What the task requires.
The output should be limited to the line holding "২০ হাজার টাকা অতিথিরা তাদের হাতে তুলে দেন।" and the lines after it through the end of the entries, each restated exactly.

* * *

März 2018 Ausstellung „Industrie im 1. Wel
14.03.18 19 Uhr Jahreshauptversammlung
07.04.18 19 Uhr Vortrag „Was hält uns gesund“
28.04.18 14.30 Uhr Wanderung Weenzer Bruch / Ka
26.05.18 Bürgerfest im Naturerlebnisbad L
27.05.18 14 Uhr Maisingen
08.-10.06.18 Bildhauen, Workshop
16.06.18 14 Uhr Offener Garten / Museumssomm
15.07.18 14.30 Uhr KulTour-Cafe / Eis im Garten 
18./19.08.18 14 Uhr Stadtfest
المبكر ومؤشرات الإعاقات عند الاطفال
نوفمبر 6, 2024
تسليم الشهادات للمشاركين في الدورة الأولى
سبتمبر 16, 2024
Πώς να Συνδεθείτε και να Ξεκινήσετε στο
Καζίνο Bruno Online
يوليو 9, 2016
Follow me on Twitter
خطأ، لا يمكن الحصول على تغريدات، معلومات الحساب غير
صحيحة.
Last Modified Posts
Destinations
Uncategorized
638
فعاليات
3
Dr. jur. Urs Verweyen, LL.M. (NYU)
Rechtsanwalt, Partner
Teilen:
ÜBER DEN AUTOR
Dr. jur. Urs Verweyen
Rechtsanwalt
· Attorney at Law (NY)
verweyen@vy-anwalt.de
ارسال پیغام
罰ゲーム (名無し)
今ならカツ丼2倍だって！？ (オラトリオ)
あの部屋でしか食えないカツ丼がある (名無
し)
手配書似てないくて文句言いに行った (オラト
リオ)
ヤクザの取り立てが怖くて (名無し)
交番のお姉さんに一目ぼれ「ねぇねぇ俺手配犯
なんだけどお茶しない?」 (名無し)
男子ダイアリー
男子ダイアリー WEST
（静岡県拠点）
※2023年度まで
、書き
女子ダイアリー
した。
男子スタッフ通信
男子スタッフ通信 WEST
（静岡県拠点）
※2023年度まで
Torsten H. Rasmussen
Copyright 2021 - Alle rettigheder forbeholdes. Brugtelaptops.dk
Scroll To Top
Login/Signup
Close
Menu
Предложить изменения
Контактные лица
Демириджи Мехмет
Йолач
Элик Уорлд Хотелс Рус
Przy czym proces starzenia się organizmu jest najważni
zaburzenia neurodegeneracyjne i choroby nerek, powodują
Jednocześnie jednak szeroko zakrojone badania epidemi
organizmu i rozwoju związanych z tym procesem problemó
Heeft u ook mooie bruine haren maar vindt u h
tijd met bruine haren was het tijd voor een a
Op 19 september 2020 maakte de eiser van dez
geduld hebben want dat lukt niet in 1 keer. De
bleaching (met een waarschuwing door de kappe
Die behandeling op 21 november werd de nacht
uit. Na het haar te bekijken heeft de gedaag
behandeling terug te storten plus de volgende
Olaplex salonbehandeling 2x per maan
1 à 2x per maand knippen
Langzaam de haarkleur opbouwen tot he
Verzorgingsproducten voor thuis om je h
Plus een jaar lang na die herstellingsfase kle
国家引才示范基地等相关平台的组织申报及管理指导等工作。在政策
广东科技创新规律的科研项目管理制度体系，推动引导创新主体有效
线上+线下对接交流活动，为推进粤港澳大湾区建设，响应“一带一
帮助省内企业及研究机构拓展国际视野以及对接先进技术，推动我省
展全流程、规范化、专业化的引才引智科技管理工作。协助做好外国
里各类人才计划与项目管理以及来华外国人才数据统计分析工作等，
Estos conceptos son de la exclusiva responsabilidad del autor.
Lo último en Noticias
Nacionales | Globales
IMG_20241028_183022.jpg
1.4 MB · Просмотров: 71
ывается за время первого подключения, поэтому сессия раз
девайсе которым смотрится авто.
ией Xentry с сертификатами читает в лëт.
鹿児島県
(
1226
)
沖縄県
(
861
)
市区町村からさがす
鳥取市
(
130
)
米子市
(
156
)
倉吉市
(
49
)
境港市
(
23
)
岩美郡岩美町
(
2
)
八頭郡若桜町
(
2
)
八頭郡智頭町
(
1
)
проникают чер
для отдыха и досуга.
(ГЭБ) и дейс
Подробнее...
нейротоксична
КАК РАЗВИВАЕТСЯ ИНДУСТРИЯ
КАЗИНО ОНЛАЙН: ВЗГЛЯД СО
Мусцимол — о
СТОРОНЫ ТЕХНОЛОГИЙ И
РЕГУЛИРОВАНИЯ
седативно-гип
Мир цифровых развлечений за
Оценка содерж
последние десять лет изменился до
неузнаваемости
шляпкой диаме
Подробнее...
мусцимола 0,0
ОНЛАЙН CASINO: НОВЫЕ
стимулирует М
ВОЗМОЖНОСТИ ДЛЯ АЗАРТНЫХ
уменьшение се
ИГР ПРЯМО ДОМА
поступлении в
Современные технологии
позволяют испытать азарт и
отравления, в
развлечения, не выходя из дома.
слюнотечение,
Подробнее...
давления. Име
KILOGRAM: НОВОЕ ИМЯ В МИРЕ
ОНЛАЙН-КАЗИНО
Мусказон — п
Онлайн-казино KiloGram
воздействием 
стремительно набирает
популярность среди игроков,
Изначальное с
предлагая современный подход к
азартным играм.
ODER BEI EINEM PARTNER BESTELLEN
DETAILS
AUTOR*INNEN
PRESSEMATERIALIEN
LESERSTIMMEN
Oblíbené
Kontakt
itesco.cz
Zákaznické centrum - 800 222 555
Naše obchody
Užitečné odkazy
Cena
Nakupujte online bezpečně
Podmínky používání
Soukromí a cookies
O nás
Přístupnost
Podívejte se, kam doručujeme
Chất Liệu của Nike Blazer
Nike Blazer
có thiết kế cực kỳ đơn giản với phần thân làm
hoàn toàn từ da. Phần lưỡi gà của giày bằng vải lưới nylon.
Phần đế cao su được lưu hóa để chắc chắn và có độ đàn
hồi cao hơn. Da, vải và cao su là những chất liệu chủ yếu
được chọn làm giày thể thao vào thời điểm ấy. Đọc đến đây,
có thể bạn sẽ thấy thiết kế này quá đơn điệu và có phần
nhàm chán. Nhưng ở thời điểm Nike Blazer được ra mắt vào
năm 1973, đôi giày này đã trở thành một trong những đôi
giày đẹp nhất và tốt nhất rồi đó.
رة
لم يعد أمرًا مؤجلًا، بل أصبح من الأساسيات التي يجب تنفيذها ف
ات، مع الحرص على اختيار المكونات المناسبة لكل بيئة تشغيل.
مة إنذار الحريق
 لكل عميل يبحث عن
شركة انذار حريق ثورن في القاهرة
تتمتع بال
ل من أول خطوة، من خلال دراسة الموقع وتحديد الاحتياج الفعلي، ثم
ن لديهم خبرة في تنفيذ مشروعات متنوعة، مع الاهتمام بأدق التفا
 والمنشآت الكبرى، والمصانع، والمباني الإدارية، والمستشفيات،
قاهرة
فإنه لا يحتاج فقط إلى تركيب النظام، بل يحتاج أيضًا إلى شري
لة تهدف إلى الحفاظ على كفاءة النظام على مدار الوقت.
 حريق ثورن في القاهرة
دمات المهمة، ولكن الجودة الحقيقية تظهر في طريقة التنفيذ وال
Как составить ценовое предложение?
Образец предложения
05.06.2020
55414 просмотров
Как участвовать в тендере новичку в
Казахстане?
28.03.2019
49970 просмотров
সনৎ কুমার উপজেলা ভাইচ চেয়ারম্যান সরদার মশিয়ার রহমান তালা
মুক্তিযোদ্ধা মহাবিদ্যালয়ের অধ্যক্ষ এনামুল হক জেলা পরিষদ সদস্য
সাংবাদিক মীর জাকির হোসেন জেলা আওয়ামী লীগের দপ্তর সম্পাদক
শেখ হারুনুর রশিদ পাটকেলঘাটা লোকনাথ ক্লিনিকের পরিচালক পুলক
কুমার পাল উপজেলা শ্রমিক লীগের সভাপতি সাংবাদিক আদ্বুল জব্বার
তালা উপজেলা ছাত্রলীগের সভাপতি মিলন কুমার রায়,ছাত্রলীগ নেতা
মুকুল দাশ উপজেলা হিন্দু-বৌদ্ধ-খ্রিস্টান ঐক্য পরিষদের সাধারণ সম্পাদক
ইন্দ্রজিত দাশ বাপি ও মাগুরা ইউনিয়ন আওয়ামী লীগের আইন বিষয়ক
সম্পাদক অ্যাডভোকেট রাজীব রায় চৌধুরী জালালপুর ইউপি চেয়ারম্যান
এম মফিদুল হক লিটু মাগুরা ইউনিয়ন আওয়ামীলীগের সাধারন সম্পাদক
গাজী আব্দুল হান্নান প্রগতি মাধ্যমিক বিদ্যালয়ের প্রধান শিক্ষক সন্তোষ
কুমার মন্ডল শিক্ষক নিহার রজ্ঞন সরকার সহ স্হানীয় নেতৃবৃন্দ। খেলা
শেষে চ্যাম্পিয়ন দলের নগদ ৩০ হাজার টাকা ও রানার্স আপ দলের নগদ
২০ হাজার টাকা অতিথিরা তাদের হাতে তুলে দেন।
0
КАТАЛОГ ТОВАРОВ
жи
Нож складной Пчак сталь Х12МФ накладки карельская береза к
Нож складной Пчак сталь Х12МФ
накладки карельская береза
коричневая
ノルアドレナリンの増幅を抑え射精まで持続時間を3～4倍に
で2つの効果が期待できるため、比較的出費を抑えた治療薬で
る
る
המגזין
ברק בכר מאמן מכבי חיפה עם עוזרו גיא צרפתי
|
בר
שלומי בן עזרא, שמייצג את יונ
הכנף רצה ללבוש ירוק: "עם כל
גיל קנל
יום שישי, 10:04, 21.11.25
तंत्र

* * *

Answer to this exercise.
২০ হাজার টাকা অতিথিরা তাদের হাতে তুলে দেন।
0
КАТАЛОГ ТОВАРОВ
жи
Нож складной Пчак сталь Х12МФ накладки карельская береза к
Нож складной Пчак сталь Х12МФ
накладки карельская береза
коричневая
ノルアドレナリンの増幅を抑え射精まで持続時間を3～4倍に
で2つの効果が期待できるため、比較的出費を抑えた治療薬で
る
る
המגזין
ברק בכר מאמן מכבי חיפה עם עוזרו גיא צרפתי
|
בר
שלומי בן עזרא, שמייצג את יונ
הכנף רצה ללבוש ירוק: "עם כל
גיל קנל
יום שישי, 10:04, 21.11.25
तंत्र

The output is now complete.